Materials provided Block Start
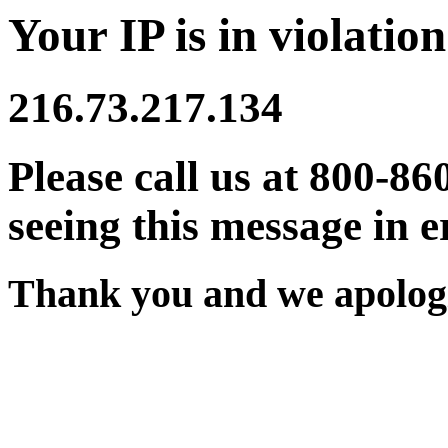
Your IP is in violation
216.73.217.134
Please call us at 800-86
seeing this message in e
Thank you and we apologi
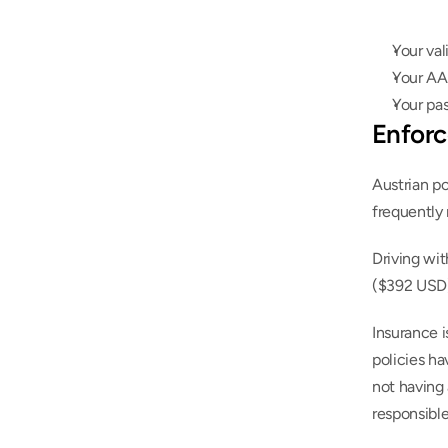
Your val
Your AA
Your pa
Enforc
Austrian po
frequently 
Driving wit
($392 USD)
Insurance i
policies ha
not having 
responsible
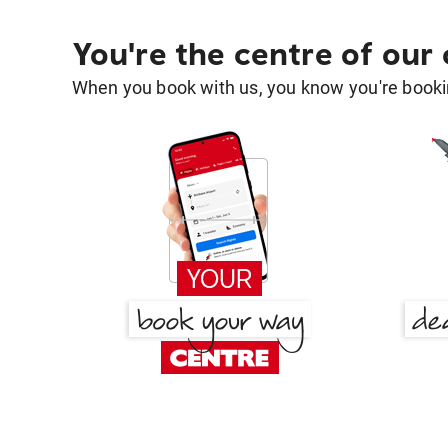
You're the centre of our
When you book with us, you know you're bookin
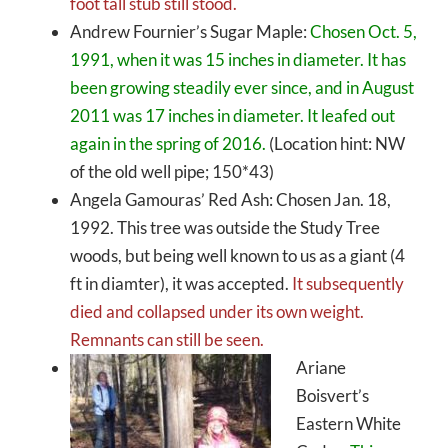
foot tall stub still stood.
Andrew Fournier’s Sugar Maple:
Chosen Oct. 5,
1991, when it was 15 inches in diameter. It has
been growing steadily ever since, and in August
2011 was 17 inches in diameter. It leafed out
again in the spring of 2016.
(Location hint: NW
of the old well pipe; 150*43)
Angela Gamouras’ Red Ash: Chosen Jan. 18,
1992. This tree was outside the Study Tree
woods, but being well known to us as a giant (4
ft in diamter), it was accepted.
It subsequently
died and collapsed under its own weight.
Remnants can still be seen.
Ariane
Boisvert’s
Eastern White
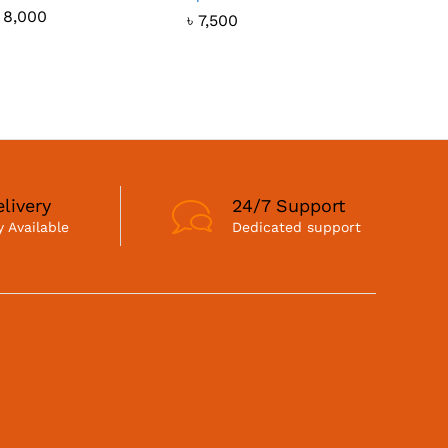
৳
8,000
৳
7,500
livery
24/7 Support
 Available
Dedicated support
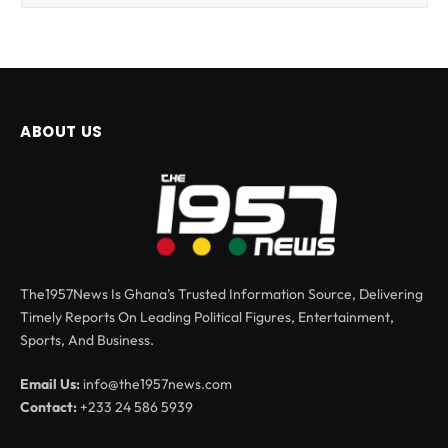
ABOUT US
The1957News Is Ghana’s Trusted Information Source, Delivering
Timely Reports On Leading Political Figures, Entertainment,
Sports, And Business.
Email Us:
info@the1957news.com
Contact:
+233 24 586 5939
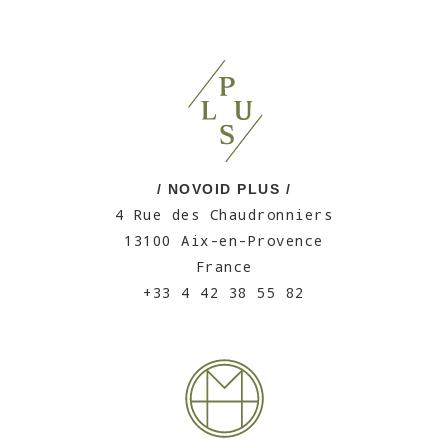
/ NOVOID PLUS /
4 Rue des Chaudronniers
13100 Aix-en-Provence
France
+33 4 42 38 55 82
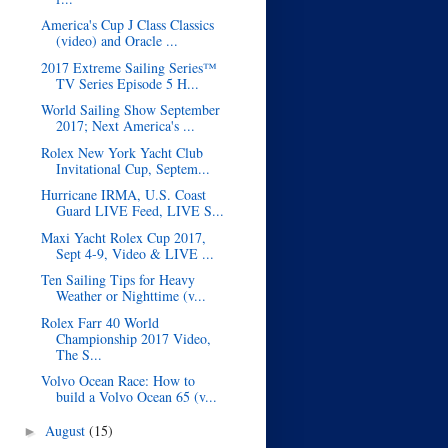
America's Cup J Class Classics
(video) and Oracle ...
2017 Extreme Sailing Series™
TV Series Episode 5 H...
World Sailing Show September
2017; Next America's ...
Rolex New York Yacht Club
Invitational Cup, Septem...
Hurricane IRMA, U.S. Coast
Guard LIVE Feed, LIVE S...
Maxi Yacht Rolex Cup 2017,
Sept 4-9, Video & LIVE ...
Ten Sailing Tips for Heavy
Weather or Nighttime (v...
Rolex Farr 40 World
Championship 2017 Video,
The S...
Volvo Ocean Race: How to
build a Volvo Ocean 65 (v...
August
(15)
►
Materials provided Block End
* Work to complete
Whenever the string "August" occurs in a line of the entries above, copy that line.

* Task output
been growing steadily ever since, and in August
August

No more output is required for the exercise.